As for where to climb, my first suggestion was the Blue Ridge Parkway up to Mitchell. Why go small, right? It would be quite a climb, but it is also the highest point east of the Mississippi River, and is probably one of the best climbs of the Southeast. He toughed it out, made it up to Mitchell, and came back down elated. The next day he decided to head out the opposite direction on the Blue Ridge Parkway, heading up to the top of Mount Pisgah, then back down Town Mountain Road.

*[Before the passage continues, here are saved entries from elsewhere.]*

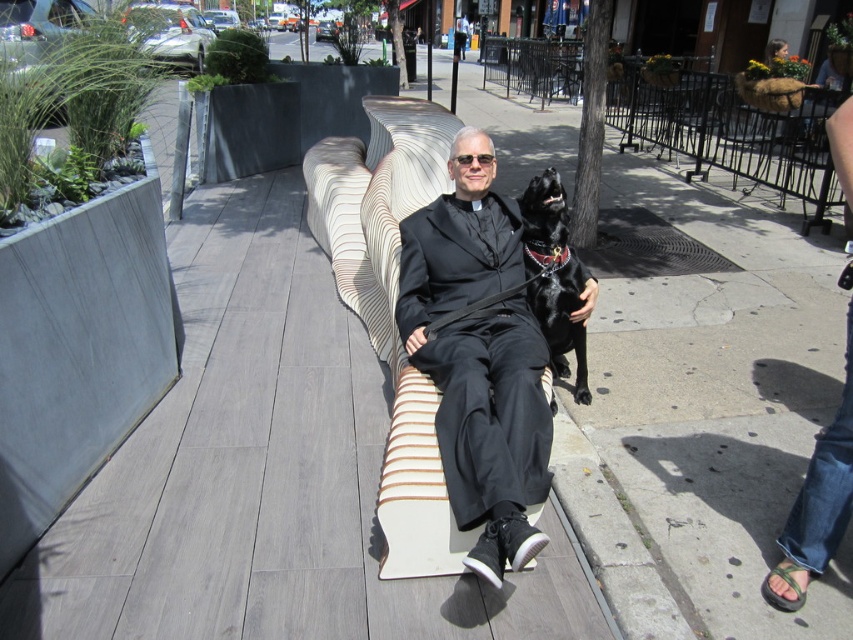 Which is above, black matte suit at center or black leather dog at center?

black leather dog at center is above.

Who is more forward, (x=505, y=424) or (x=529, y=289)?

Point (x=505, y=424) is more forward.

Find the location of a particular element. This screenshot has width=853, height=640. black matte suit at center is located at coordinates (479, 356).

Where is `black matte suit at center`? The width and height of the screenshot is (853, 640). black matte suit at center is located at coordinates (479, 356). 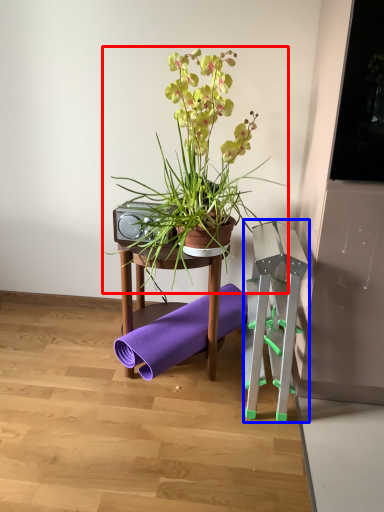 Question: Among these objects, which one is nearest to the camera, houseplant (highlighted by a red box) or step stool (highlighted by a blue box)?

Choices:
 (A) houseplant
 (B) step stool

Answer: (A)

While the grades were not terribly steep, Matt found them to have their own unique challenges. One thing he noticed is that there is not a lot of consistency. You will be climbing at the same grade for awhile, then you will reach a flat or even a downhill before climbing again. What Matt didn’t find, was that southeast climbing can be STEEP! In fact, a lot of the climbs up to the Blue Ridge Parkway are tougher than the Parkway itself. He may have found that out if he could have ridden from Brevard, but alas, transportation was an issue.

I highly recommend you read Matt’s take on Asheville and the Blue Ridge Parkway. It’s a great read, and a great adventure. Even though he went through a lot of trouble to get here, I’m glad that he was able to enjoy it. The only real negative was that nobody recognized him as Australian, and one could mistook Australia for Austria. C’mon Americans!

Now back to Colorado. The tough part about climbing in Colorado is not really the elevation profiles. They are long, but most that I tried are relatively smooth and easy. Independence Pass was a long, gradual climb, averaging 3% over 16 miles. Mount Evans was a little steeper, averaging 4.5% over 27 miles. I understand there are some steeper climbs around the foothills. Magnolia Road near Boulder is known for being steep. Overall, they still seem to be an easier lot easier lot to climb.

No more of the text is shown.